Wikipedia defines a young earth creationist as someone who believes the earth is between 5,700 and 10,000 years old. They believe that the Lord created the world from nothing in six, 24 hour days. They do not believe in evolution. This is all very clear.

But when it comes to the old earth creationist, clarity is lacking.Wikipedia gives no time frame for the old earth creationists. Some believe in evolution and some do not. What is an old-earth creationist? I am not being snarky here. I really want to know. I feel like this term is thrown around with only a very fuzzy definition. So here are some questions for Christians who would describe themselves as old-earthers or those who who have interacted with them.

Do you believe the world is millions of years old or tens of thousands? (Are there even Christians arguing that the earth is 25,000 years old? 50,000 years old? 100,000 years old? I have not heard this.
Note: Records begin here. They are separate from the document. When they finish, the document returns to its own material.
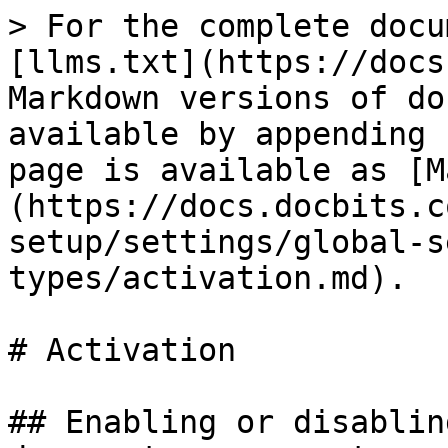
> For the complete docu
[llms.txt](https://docs
Markdown versions of do
available by appending 
page is available as [M
(https://docs.docbits.c
setup/settings/global-s
types/activation.md).

# Activation

## Enabling or disablin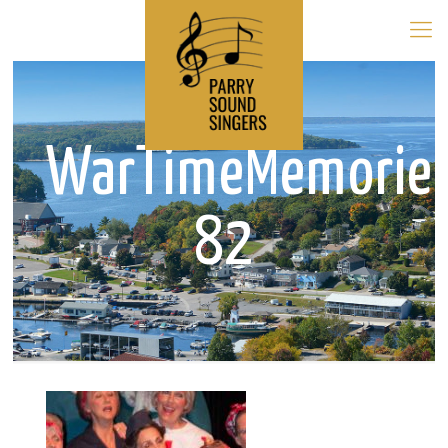
WarTimeMemorie
82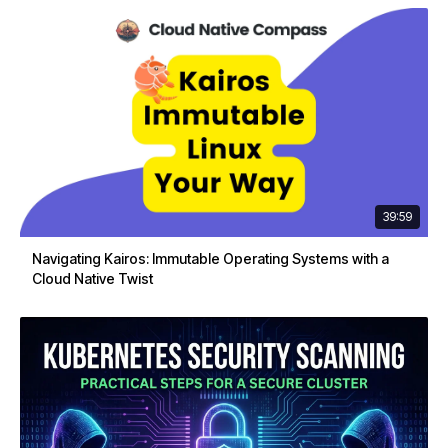
39:59
Navigating Kairos: Immutable Operating Systems with a
Cloud Native Twist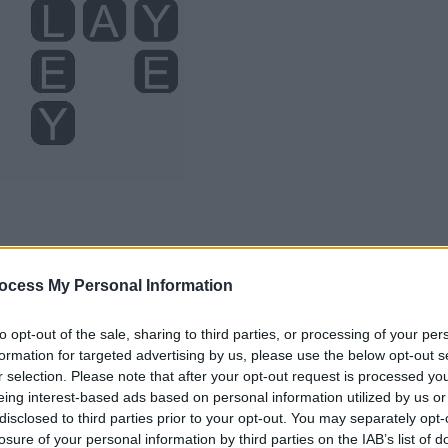
ocess My Personal Information
to opt-out of the sale, sharing to third parties, or processing of your per
formation for targeted advertising by us, please use the below opt-out s
r selection. Please note that after your opt-out request is processed y
eing interest-based ads based on personal information utilized by us or
disclosed to third parties prior to your opt-out. You may separately opt-
losure of your personal information by third parties on the IAB’s list of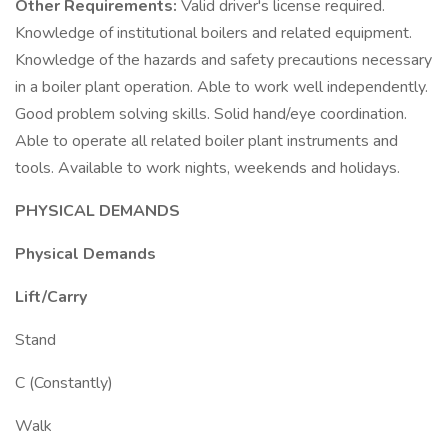
Other Requirements:
Valid driver's license required.
Knowledge of institutional boilers and related equipment.
Knowledge of the hazards and safety precautions necessary
in a boiler plant operation. Able to work well independently.
Good problem solving skills. Solid hand/eye coordination.
Able to operate all related boiler plant instruments and
tools. Available to work nights, weekends and holidays.
PHYSICAL DEMANDS
Physical Demands
Lift/Carry
Stand
C (Constantly)
Walk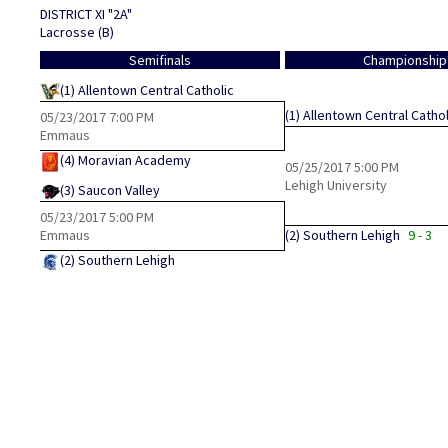
DISTRICT XI "2A"
Lacrosse (B)
Semifinals
Championship
(1)
Allentown Central Catholic
(1)
Allentown Central Cathol
05/23/2017
7:00 PM
Emmaus
(4)
Moravian Academy
05/25/2017
5:00 PM
Lehigh University
(3)
Saucon Valley
05/23/2017
5:00 PM
Emmaus
(2)
Southern Lehigh
9 - 3
(2)
Southern Lehigh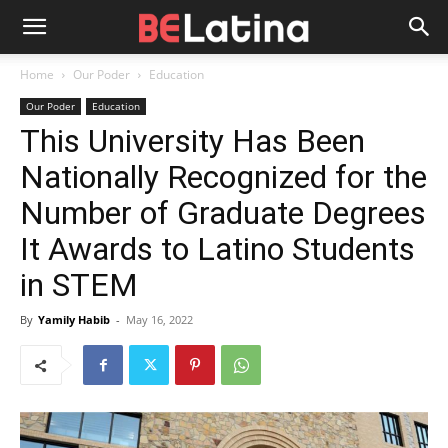
Home
Our Poder
Education
Our Poder
Education
This University Has Been
Nationally Recognized for the
Number of Graduate Degrees
It Awards to Latino Students
in STEM
By
Yamily Habib
-
May 16, 2022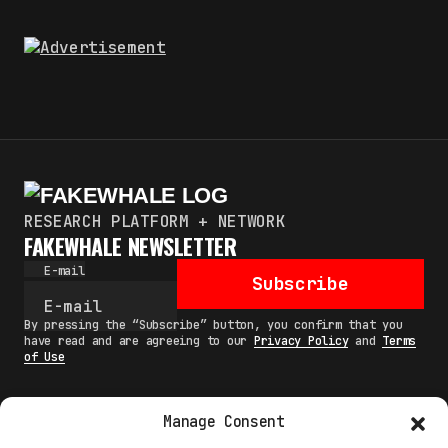
RESEARCH PLATFORM + NETWORK
FAKEWHALE NEWSLETTER
E-mail
Subscribe
By pressing the “Subscribe” button, you confirm that you
have read and are agreeing to our
Privacy Policy
and
Terms
of Use
Manage Consent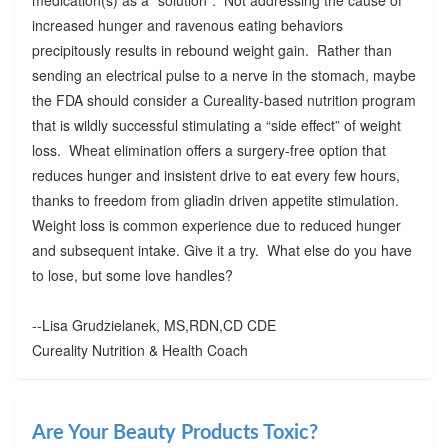
increased hunger and ravenous eating behaviors
precipitously results in rebound weight gain. Rather than
sending an electrical pulse to a nerve in the stomach, maybe
the FDA should consider a Cureality-based nutrition program
that is wildly successful stimulating a “side effect” of weight
loss. Wheat elimination offers a surgery-free option that
reduces hunger and insistent drive to eat every few hours,
thanks to freedom from gliadin driven appetite stimulation.
Weight loss is common experience due to reduced hunger
and subsequent intake. Give it a try. What else do you have
to lose, but some love handles?
--Lisa Grudzielanek, MS,RDN,CD CDE
Cureality Nutrition & Health Coach
Are Your Beauty Products Toxic?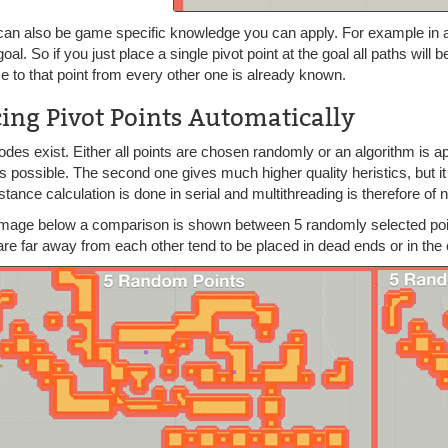
can also be game specific knowledge you can apply. For example in a
goal. So if you just place a single pivot point at the goal all paths wil
e to that point from every other one is already known.
cing Pivot Points Automatically
des exist. Either all points are chosen randomly or an algorithm is 
s possible. The second one gives much higher quality heristics, but it 
distance calculation is done in serial and multithreading is therefore of 
 image below a comparison is shown between 5 randomly selected poi
re far away from each other tend to be placed in dead ends or in the 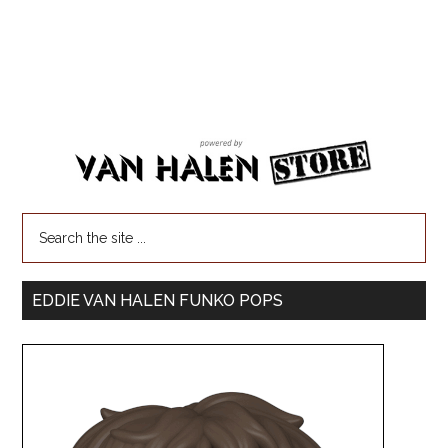
EDDIE VAN HALEN FUNKO POPS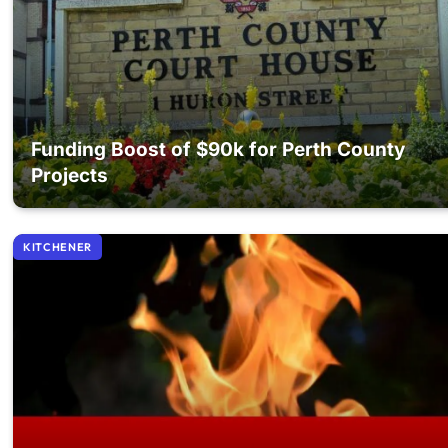
Funding Boost of $90k for Perth County
Projects
KITCHENER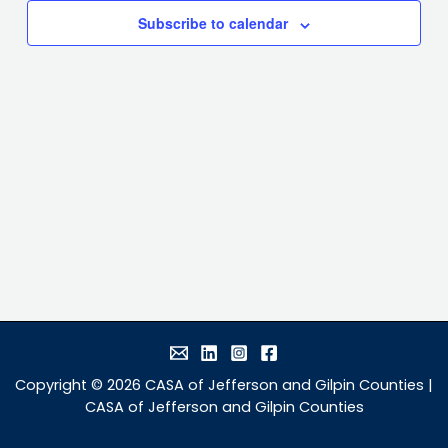
Subscribe to calendar
Copyright © 2026 CASA of Jefferson and Gilpin Counties |
CASA of Jefferson and Gilpin Counties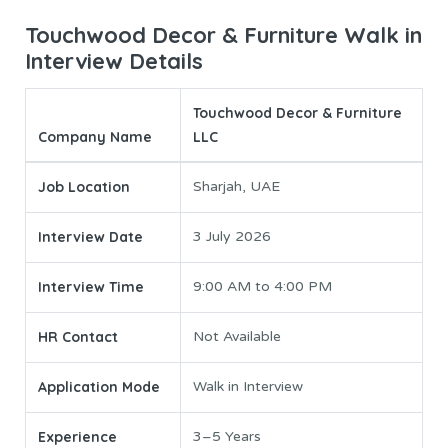
Touchwood Decor & Furniture Walk in
Interview Details
Touchwood Decor & Furniture
Company Name
LLC
Job Location
Sharjah, UAE
Interview Date
3 July 2026
Interview Time
9:00 AM to 4:00 PM
HR Contact
Not Available
Application Mode
Walk in Interview
Experience
3–5 Years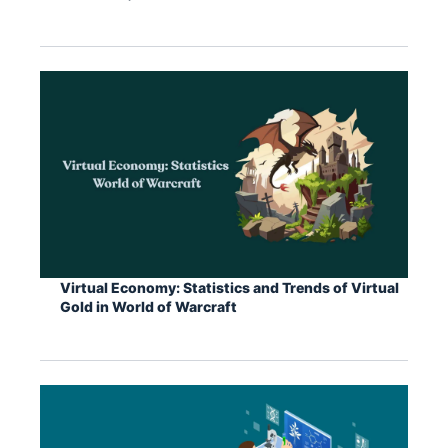
Virtual Economy: Statistics and Trends of Virtual
Gold in World of Warcraft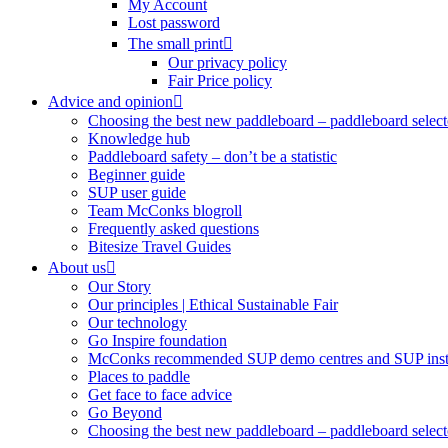
My Account
Lost password
The small print
Our privacy policy
Fair Price policy
Advice and opinion
Choosing the best new paddleboard – paddleboard select
Knowledge hub
Paddleboard safety – don’t be a statistic
Beginner guide
SUP user guide
Team McConks blogroll
Frequently asked questions
Bitesize Travel Guides
About us
Our Story
Our principles | Ethical Sustainable Fair
Our technology
Go Inspire foundation
McConks recommended SUP demo centres and SUP instr
Places to paddle
Get face to face advice
Go Beyond
Choosing the best new paddleboard – paddleboard select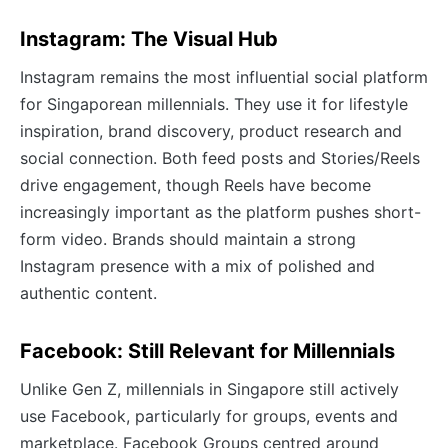
Instagram: The Visual Hub
Instagram remains the most influential social platform
for Singaporean millennials. They use it for lifestyle
inspiration, brand discovery, product research and
social connection. Both feed posts and Stories/Reels
drive engagement, though Reels have become
increasingly important as the platform pushes short-
form video. Brands should maintain a strong
Instagram presence with a mix of polished and
authentic content.
Facebook: Still Relevant for Millennials
Unlike Gen Z, millennials in Singapore still actively
use Facebook, particularly for groups, events and
marketplace. Facebook Groups centred around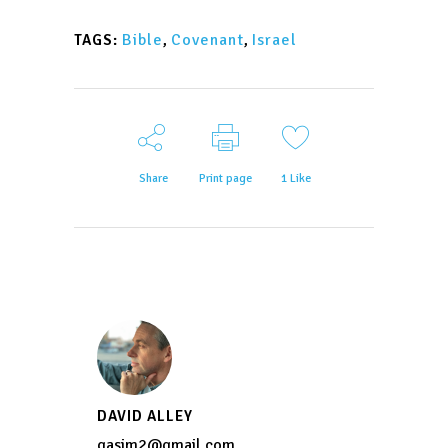
Bible
,
Covenant
,
Israel
TAGS:
Share
Print page
1
Like
DAVID ALLEY
qasim2@gmail.com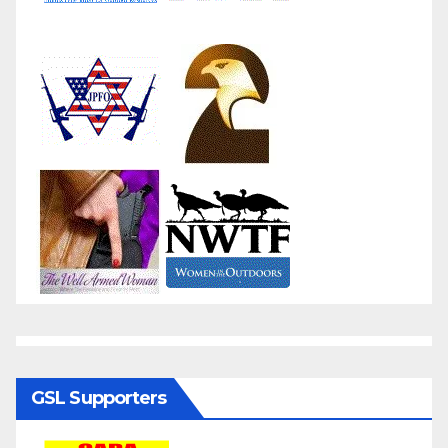
GSL Supporters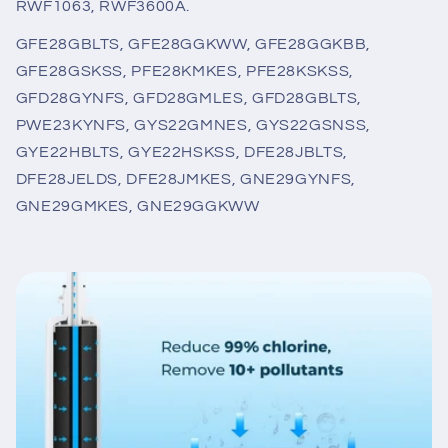
RWF1063, RWF3600A.
GFE28GBLTS, GFE28GGKWW, GFE28GGKBB,
GFE28GSKSS, PFE28KMKES, PFE28KSKSS,
GFD28GYNFS, GFD28GMLES, GFD28GBLTS,
PWE23KYNFS, GYS22GMNES, GYS22GSNSS,
GYE22HBLTS, GYE22HSKSS, DFE28JBLTS,
DFE28JELDS, DFE28JMKES, GNE29GYNFS,
GNE29GMKES, GNE29GGKWW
This is not what secular old earthers argue for. My understanding is that old-earth creationists believe the earth is millions/billions of years old, not tens of thousands.)

If you believe the earth is only thousands of years old, why? (Again I have not heard this theory said or implied in any of the study I have done of old earth creationists.)

For those who believe the earth is millions of years old:

Do you believe that only land +water has been around for millions of years (Creation days 1-2)? Or do you also believe that plants, fish, birds, and animals have been around for millions of years (Creation days 3-6)? (I have not heard anyone argue that only the first two days are millions of years, but I guess this is possible.)

Do you believe man has been around for millions of years? If you believe men lived prior to Adam, when did Adam come into existence and did those men who lived prior to Adam die ? If you don’t believe men lived prior to Adam and you do believe there are millions of years between us and Adam where do you find the millions of years in the Biblical chronology?

Do you believe evolution is part of the process by which God populated the globe? Do you believe man evolved from a lower species?

There are two reasons I would like to see these questions answered. First, old earth creationists need to be clear about what they are and are not saying. Saying, “I believe in the Framework Theory” or “Yom can mean great ages of time” is insufficient. It allows one to slide out the back door without really stating his opinion on what is really the point: the age of the earth and evolution. Old-earth Christians need to clearly explain their position on these two things. If they say they do not know how old the earth is, then I will ask, “Could it be less than 10,000 years?” If they answer, “No” then I will know they are not age of the earth agnostics. They do know how old they think the earth is, they just won’t say.

The other point is that in secular science the age of the earth and evolution are two sides of the same coin. The reason the earth needs to be millions/billions of years old is to support the theory of evolution. Without evolution, why posit an earth that is millions of years old? I think old earthers want to say the earth is old without saying they believe in evolution. It is possible to say this. I know many evangelical men do. But can one logically separate an old earth from evolution?

I know there is variety among the old-earthers, but clarity on the age of the earth, evolution, and the link or non-link they see between the two would be very helpful.